• WHAT TO WORK ON:
When a line in the records contains the string "entre", copy that line.

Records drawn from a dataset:

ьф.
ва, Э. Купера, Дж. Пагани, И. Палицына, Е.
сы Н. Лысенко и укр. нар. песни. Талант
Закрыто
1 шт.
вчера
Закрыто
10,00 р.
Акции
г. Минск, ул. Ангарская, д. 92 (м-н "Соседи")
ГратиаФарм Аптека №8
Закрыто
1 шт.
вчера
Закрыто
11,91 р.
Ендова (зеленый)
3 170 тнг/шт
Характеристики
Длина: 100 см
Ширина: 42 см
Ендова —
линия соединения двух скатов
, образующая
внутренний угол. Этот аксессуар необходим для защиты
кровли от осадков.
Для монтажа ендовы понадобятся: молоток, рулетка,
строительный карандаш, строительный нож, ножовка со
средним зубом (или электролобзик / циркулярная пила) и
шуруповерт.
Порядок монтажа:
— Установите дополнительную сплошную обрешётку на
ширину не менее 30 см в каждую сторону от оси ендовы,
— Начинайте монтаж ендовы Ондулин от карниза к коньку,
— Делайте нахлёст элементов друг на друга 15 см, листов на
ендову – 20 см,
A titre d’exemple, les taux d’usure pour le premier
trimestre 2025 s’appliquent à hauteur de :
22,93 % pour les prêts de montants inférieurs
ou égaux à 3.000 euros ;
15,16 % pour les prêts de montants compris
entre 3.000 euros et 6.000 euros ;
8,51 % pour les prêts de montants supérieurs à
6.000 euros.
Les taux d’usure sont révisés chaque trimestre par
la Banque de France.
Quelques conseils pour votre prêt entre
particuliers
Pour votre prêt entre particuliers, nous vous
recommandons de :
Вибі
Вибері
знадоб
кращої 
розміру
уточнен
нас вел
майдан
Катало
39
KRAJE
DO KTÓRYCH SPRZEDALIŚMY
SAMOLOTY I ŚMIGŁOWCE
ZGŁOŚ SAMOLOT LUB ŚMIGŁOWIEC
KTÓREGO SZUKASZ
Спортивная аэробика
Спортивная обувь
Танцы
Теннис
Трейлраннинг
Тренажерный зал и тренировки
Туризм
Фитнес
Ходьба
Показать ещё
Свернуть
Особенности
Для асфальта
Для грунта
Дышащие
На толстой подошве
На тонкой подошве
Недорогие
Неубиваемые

==

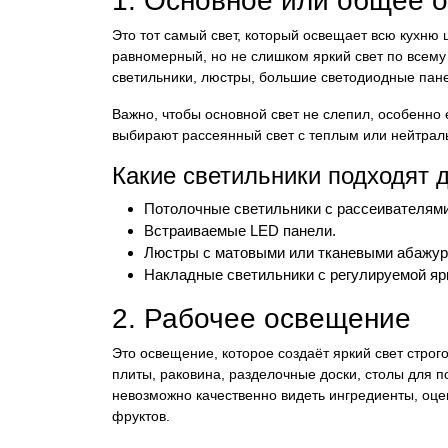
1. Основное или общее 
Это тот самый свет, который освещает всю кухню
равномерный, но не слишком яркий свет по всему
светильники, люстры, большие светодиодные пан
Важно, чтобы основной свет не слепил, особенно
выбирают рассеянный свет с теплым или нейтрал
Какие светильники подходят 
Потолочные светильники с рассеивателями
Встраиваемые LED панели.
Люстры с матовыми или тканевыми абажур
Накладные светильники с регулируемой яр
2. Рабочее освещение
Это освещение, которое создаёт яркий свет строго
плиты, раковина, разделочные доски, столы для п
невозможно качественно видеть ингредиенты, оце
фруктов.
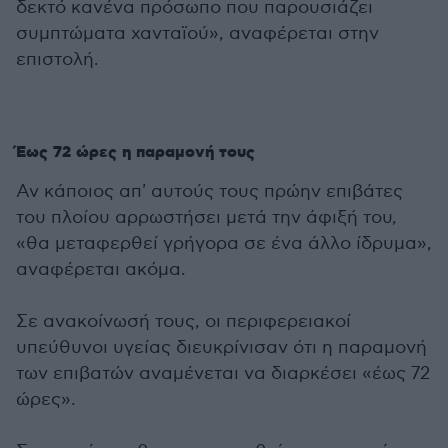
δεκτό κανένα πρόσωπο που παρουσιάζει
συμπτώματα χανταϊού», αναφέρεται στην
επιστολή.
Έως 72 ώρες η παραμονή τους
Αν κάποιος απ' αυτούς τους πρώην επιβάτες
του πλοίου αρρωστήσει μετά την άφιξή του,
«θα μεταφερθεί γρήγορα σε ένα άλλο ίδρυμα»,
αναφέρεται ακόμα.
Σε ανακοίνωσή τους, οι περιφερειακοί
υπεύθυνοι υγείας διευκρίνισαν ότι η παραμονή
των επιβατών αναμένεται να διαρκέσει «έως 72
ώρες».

• EXERCISE ANSWER:
entre 3.000 euros et 6.000 euros ;
Quelques conseils pour votre prêt entre
Pour votre prêt entre particuliers, nous vous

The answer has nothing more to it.